Amy Thorton

Amy Thorton

My research area is art and design for public health.

Through built investigations, illustration, photography, video, movement practices, narrative, the full-sensory experience of rural farming, community gatherings, and back country explorations, I explore the root cause for accelerating anthropogenic environmental destruction and human chronic disease: disconnection, divide, and lack of care.

I believe in order to address this challenge for human and planetary health and human to human reconnection, we must radically alter our methods of learning and communicating. I call on designers, artists, scientists, and the academy to eschew sensory-limiting, isolating, disembodied, sedentary, screen-based, occularcentric practices and employ full-sensory, embodied, and experiential modes of understanding, communication, and synthesizing. I believe that research and the communication of that research must also be experiential, full sensory, and embodied in order to grapple with the complex challenges with which we are faced. My work, therefore, explodes the confines of text and the occularcentric to include a multi-sensory, place-and-body based approach.

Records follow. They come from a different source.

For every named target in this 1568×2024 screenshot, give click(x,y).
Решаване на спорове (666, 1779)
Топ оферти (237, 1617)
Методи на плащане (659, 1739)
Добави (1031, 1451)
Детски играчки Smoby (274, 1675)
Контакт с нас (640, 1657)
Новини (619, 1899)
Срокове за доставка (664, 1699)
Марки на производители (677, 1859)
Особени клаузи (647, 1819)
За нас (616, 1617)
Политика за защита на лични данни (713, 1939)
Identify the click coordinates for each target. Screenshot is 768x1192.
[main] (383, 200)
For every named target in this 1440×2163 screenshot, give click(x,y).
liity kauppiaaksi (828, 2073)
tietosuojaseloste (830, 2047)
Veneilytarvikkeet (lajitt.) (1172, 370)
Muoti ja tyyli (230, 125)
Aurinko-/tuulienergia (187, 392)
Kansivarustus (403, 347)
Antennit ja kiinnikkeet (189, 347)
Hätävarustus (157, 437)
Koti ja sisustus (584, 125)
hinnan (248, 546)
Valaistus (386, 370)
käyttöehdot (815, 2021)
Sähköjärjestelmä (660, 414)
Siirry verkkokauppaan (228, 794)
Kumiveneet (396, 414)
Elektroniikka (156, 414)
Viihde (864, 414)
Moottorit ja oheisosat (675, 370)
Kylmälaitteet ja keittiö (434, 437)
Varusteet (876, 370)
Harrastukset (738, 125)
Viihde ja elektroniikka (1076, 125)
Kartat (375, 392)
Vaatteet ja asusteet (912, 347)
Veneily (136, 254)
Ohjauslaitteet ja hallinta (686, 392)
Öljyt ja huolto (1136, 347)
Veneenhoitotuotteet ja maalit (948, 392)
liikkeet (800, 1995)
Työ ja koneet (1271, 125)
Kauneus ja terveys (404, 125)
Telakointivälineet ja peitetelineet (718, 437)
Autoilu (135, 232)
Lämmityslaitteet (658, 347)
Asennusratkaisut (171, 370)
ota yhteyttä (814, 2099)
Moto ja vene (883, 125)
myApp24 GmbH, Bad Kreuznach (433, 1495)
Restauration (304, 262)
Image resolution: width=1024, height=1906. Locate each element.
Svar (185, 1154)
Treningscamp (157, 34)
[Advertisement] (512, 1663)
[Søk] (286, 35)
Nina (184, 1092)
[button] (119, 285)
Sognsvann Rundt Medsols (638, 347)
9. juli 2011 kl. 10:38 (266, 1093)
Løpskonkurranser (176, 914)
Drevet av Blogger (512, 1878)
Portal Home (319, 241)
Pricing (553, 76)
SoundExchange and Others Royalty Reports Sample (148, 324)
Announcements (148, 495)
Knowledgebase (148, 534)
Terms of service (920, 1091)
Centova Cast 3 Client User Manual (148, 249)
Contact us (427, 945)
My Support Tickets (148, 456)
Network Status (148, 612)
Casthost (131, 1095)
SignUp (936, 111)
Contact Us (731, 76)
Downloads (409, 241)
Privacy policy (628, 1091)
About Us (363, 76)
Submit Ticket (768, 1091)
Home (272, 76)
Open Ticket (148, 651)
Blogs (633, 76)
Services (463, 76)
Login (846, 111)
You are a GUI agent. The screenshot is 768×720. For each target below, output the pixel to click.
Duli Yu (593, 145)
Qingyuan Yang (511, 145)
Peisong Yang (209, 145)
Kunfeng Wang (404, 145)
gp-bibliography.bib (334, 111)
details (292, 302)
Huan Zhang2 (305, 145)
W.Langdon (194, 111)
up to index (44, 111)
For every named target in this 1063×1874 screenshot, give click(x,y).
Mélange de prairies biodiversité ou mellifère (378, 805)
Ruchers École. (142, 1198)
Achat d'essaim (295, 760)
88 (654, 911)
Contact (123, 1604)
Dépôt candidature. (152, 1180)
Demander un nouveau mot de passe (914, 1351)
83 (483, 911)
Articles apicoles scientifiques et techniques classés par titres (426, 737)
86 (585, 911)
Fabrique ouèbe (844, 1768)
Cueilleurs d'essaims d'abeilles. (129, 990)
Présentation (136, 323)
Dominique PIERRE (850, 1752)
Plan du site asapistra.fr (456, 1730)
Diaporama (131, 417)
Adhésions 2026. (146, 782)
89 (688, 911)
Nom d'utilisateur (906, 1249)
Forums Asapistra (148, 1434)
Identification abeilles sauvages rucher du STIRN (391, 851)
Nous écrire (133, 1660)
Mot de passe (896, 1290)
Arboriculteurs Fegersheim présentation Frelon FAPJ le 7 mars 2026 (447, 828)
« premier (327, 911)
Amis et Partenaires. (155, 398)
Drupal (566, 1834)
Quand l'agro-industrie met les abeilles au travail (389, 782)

I am interested in empirical (or field study) design research and analysis. Implementing design and art installations which aim to inspire reconnections, I subsequently observe, document, collect informal, qualitative, and multi-sensory “data”, and communicate the outcomes through full-sensory experiential production which strives to provoke and engage the experiencer’s senses. Supporting this work, I deploy theoretical research based on intersectional feminism, indigenous knowledges, knowledge held by multi-species beings, and a canon (bibliography) of female and intersectional theorists.

My hope is to inspire and encourage reconnections to body, to natural environment, and to each other. My work is situated in the rural environment including its human and other-than-human community which has been largely neglected by academia and contemporary art. I enjoy trashing the anthropocentric concept of trans-urbanism and replacing it with trans-wilderness or trans-ruralism. Gastrointestinal microbes are from where?